Input records:
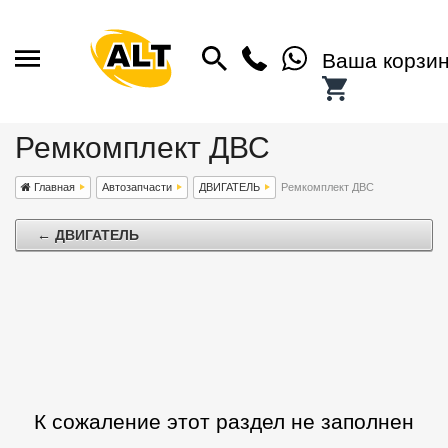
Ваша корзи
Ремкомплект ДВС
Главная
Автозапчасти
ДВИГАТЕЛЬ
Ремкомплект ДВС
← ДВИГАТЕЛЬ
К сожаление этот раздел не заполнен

Aim of the task:
Print the records above again exactly. Leave out the images.

Solution for this task:
Ваша корзи
Ремкомплект ДВС
Главная
Автозапчасти
ДВИГАТЕЛЬ
Ремкомплект ДВС
← ДВИГАТЕЛЬ
К сожаление этот раздел не заполнен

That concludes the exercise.